The Commonwealth Parliamentary Association has partnered with UN Women to promote gender equality through parliamentary engagement.
The partnership will see Commonwealth parliamentarians benefit from training and development programmes on gender equality. It aims at ensuring legal needs of women and girls are better addressed through parliamentary debate and legislation.
A memorandum of understanding (MoU) has been signed by the Commonwealth Parliamentary Association (CPA), with its membership of almost 180 legislatures; the Commonwealth Women Parliamentarians (CWP) network; and UN Women. The partnership seeks to eradicate discriminatory laws, particularly towards achieving the Sustainable Development Goal (SDG) 5.
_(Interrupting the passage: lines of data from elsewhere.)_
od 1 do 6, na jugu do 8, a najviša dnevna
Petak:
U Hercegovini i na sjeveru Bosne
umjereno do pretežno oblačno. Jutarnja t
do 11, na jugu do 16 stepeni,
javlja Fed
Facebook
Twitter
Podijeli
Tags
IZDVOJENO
The MoU was signed by CPA Secretary-General Stephen Twigg and UN Women Executive Director Sima Sami Bahous. Ms Bahous said more than 2.5 billion women and girls are affected globally by unequal laws or a lack of legal protection.
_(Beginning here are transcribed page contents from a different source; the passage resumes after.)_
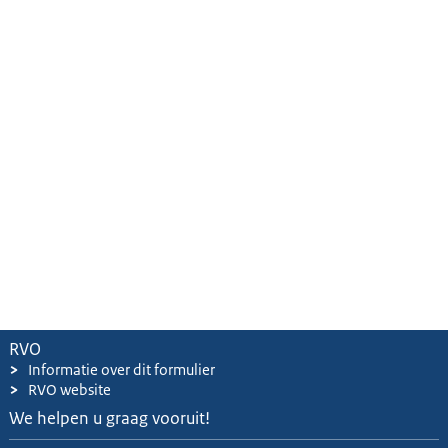
RVO
>
Informatie over dit formulier
>
RVO website
We helpen u graag vooruit!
“The full realisation of women’s rights is dependent on the repeal and eradication of such laws. UN Women is committed to structured engagement to achieve legislative and constitutional reforms for just, peaceful and inclusive societies; environmental and climate justice; equal participation in decision-making at all levels; universal access to essential public services; and economic prosperity for all,” she said.
Ms Bahous added that the partnership is a strategic opportunity for the achievement of shared goals of gender equality and the empowerment of women, as well as making progress towards equality in law for women and girls by 2030.
CWP network chairperson Zainab Gimba said the MoU is a vital step towards strengthening the global gender inequality. “By working together with UN Women, the CWP will be able to provide expertise and training in gender equality for the CPA’s wider membership. This will strengthen parliamentarians’ ability to pass gender equal legislation and implement the necessary laws at all levels to remove discrimination,” said Dr Gimba.
She committed that her organisation will continue promoting women’s equal participation at all levels and improve awareness and ability of all parliamentarians, regardless of gender, to include a gender perspective in all aspects of legislation, oversight and representation, and help parliaments become gender-sensitive institutions.
Through the initiative, legislators will formulate and review appropriate legislation to pursue gender equality and women empowerment, particularly in relation to the SDGs. It will also help them strengthen efforts to address discriminatory legislation, deepen public debate and enhance accountability.
The lawmakers will also advance skills to combat discriminatory legislation, review gender-sensitive legislation and mainstream gender and the rule of law. In addition, it will bring women's issues to the fore in parliamentary debate and legislation, and facilitate international exchange to share best practice in pursuit of gender equality.
Research undertaken by the Commonwealth Secretariat in preparation for the Women’s Affairs Ministers meeting held in Kenya in 2019 showed that only one in five Commonwealth parliamentarians was a woman. Of every 10 girls, only seven attend secondary school. Thirty-two countries do not mandate equal pay for work of equal value, and 19 do not have laws prohibiting early marriage.